Retype exactly what appears below from the line containing "Hospitality Services For Major" down to the line containing "watercolours, mural works and", keeping both end lines. Do not include pictures.

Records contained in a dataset
☆ ☆ ☆ ☆ ☆
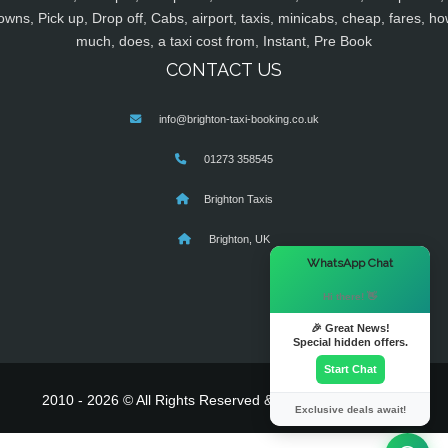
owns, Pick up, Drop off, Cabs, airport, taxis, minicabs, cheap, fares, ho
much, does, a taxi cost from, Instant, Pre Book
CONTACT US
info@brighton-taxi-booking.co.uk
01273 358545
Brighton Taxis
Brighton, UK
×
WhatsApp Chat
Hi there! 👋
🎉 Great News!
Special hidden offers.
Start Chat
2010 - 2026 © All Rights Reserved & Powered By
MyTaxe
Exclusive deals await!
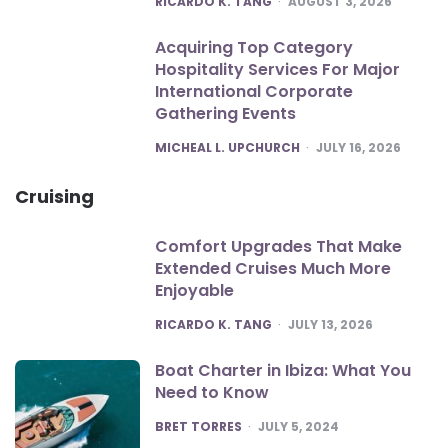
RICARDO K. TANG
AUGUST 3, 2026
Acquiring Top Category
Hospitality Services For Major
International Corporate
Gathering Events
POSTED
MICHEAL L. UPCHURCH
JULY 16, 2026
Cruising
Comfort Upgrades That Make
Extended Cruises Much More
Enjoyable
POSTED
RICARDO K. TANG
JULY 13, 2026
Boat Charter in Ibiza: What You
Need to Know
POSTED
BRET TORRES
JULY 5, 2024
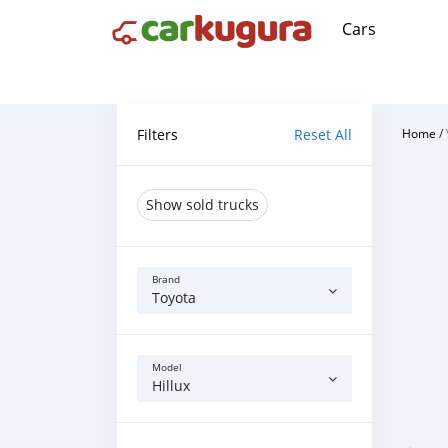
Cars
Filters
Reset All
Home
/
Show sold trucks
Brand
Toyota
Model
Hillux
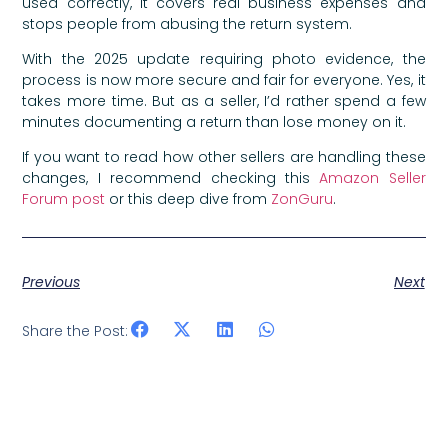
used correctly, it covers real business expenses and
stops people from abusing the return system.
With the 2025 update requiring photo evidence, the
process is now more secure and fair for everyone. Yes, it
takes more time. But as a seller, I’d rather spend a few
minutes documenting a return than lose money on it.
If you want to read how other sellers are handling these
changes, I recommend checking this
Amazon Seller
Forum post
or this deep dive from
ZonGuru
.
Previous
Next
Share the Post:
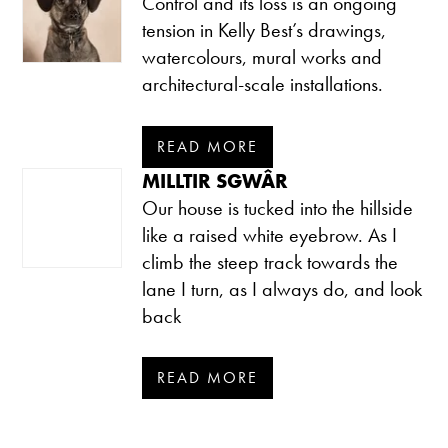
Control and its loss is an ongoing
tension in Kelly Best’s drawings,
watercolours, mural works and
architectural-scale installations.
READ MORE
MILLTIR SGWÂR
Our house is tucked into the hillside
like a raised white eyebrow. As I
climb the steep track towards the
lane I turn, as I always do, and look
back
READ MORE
☆ ☆ ☆ ☆ ☆
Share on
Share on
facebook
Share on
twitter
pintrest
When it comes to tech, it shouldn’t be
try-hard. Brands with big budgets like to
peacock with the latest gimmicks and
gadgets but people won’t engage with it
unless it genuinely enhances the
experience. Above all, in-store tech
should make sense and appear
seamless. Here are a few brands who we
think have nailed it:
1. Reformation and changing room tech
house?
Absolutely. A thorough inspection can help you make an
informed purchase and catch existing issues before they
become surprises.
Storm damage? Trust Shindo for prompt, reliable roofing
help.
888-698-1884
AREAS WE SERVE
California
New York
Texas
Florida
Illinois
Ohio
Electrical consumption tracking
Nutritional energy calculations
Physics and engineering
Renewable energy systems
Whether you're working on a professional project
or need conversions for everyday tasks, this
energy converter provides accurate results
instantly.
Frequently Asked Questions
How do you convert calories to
☆ ☆ ☆ ☆ ☆
▶ **WRITTEN RESPONSE**:
Hospitality Services For Major
International Corporate
Gathering Events
POSTED
MICHEAL L. UPCHURCH
JULY 16, 2026
Cruising
Comfort Upgrades That Make
Extended Cruises Much More
Enjoyable
POSTED
RICARDO K. TANG
JULY 13, 2026
Boat Charter in Ibiza: What You
Need to Know
POSTED
BRET TORRES
JULY 5, 2024
Cars
Filters
Reset All
Home
/
Show sold trucks
Brand
Toyota
Model
Hillux
used correctly, it covers real business expenses and
stops people from abusing the return system.
With the 2025 update requiring photo evidence, the
process is now more secure and fair for everyone. Yes, it
takes more time. But as a seller, I’d rather spend a few
minutes documenting a return than lose money on it.
If you want to read how other sellers are handling these
changes, I recommend checking this
Amazon Seller
Forum post
or this deep dive from
ZonGuru
.
Previous
Next
Share the Post:
Control and its loss is an ongoing
tension in Kelly Best’s drawings,
watercolours, mural works and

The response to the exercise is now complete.